● Work item
Print the whole listing below exactly, skipping every picture.

#### Records for the exercise

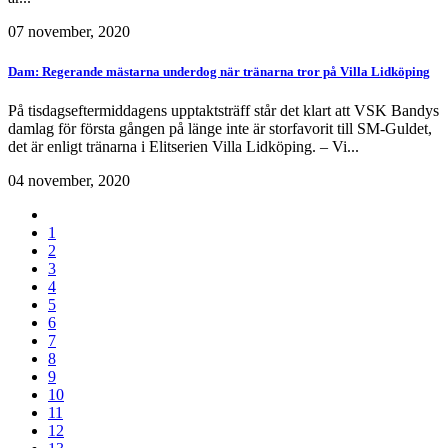
07 november, 2020
Dam: Regerande mästarna underdog när tränarna tror på Villa Lidköping
På tisdagseftermiddagens upptaktsträff står det klart att VSK Bandys
damlag för första gången på länge inte är storfavorit till SM-Guldet,
det är enligt tränarna i Elitserien Villa Lidköping. – Vi...
04 november, 2020
1
2
3
4
5
6
7
8
9
10
11
12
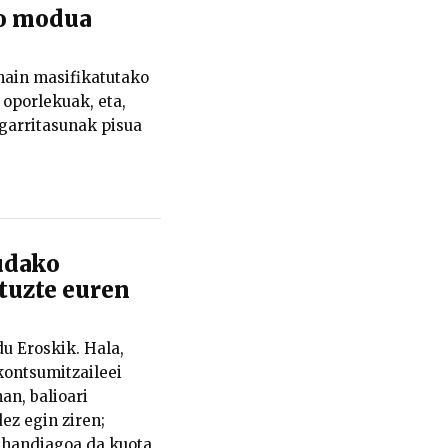
ko modua
hain masifikatutako
oporlekuak, eta,
ngarritasunak pisua
udako
tuzte euren
du Eroskik. Hala,
kontsumitzaileei
an, balioari
z egin ziren;
 handiagoa da kuota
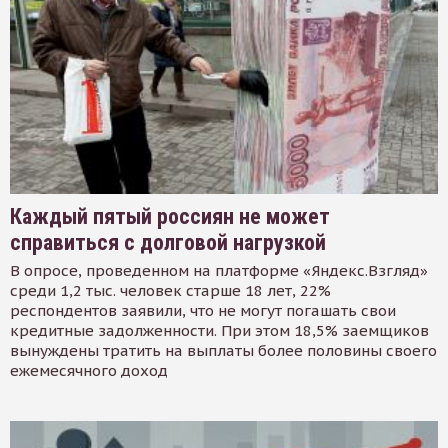
Каждый пятый россиян не может
справиться с долговой нагрузкой
В опросе, проведенном на платформе «Яндекс.Взгляд»
среди 1,2 тыс. человек старше 18 лет, 22%
респондентов заявили, что не могут погашать свои
кредитные задолженности. При этом 18,5% заемщиков
вынуждены тратить на выплаты более половины своего
ежемесячного доход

########

● Your solution
07 november, 2020
Dam: Regerande mästarna underdog när tränarna tror på Villa Lidköping
På tisdagseftermiddagens upptaktsträff står det klart att VSK Bandys
damlag för första gången på länge inte är storfavorit till SM-Guldet,
det är enligt tränarna i Elitserien Villa Lidköping. – Vi...
04 november, 2020
1
2
3
4
5
6
7
8
9
10
11
12
ko modua
hain masifikatutako
oporlekuak, eta,
ngarritasunak pisua
udako
tuzte euren
du Eroskik. Hala,
kontsumitzaileei
an, balioari
z egin ziren;
 handiagoa da kuota
Каждый пятый россиян не может
справиться с долговой нагрузкой
В опросе, проведенном на платформе «Яндекс.Взгляд»
среди 1,2 тыс. человек старше 18 лет, 22%
респондентов заявили, что не могут погашать свои
кредитные задолженности. При этом 18,5% заемщиков
вынуждены тратить на выплаты более половины своего
ежемесячного доход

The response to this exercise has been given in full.